### What needs to be done
Which lines in the records below mention the word "democratic"? Copy each one out.
(Information provided Opens)
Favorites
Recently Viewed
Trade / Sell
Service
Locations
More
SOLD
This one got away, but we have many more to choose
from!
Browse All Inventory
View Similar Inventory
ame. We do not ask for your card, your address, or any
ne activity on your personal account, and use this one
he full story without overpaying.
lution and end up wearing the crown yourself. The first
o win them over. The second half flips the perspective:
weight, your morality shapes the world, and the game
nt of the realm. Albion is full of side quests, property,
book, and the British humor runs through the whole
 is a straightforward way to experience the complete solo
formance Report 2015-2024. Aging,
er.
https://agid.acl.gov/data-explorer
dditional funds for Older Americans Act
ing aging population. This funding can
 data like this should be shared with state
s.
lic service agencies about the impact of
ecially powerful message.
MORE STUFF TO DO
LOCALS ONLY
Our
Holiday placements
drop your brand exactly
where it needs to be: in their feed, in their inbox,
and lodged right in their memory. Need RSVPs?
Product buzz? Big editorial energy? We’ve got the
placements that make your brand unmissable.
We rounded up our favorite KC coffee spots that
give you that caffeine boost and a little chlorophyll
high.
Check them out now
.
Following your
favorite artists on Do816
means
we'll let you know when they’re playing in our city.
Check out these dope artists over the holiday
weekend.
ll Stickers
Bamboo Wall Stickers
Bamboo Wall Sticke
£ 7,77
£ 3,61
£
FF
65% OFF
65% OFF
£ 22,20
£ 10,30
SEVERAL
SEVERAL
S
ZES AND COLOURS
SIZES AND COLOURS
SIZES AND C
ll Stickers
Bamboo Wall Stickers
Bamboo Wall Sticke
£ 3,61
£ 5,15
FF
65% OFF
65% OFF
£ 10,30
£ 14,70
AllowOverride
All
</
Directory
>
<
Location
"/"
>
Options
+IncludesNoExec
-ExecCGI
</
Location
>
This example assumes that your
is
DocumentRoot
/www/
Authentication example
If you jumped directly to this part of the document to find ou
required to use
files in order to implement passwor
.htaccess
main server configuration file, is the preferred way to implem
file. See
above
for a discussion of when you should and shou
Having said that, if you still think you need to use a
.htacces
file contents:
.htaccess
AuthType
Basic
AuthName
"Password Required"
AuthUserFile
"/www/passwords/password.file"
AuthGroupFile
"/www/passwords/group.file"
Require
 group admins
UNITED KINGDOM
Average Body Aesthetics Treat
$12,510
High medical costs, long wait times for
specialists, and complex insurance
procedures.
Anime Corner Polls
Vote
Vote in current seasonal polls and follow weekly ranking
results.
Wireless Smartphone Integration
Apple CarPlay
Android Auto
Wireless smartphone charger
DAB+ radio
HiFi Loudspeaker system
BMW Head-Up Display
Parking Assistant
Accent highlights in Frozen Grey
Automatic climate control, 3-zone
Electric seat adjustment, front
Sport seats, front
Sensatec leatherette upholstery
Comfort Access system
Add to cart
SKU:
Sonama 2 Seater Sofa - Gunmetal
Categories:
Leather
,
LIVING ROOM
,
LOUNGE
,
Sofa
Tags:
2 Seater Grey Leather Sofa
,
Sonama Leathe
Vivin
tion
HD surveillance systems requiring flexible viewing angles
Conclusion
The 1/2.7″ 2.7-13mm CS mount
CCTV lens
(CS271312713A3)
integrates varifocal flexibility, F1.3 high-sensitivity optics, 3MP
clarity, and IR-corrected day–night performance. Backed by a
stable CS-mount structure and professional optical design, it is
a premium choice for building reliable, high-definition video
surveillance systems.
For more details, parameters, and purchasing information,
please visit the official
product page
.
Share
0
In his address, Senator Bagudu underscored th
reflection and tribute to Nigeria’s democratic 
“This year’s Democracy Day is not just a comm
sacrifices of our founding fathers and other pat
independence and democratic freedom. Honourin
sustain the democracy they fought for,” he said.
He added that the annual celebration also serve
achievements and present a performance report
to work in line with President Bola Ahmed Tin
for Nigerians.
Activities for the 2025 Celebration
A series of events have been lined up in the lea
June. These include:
(Information provided Closes)
### Exercise solution
reflection and tribute to Nigeria’s democratic 
independence and democratic freedom. Honourin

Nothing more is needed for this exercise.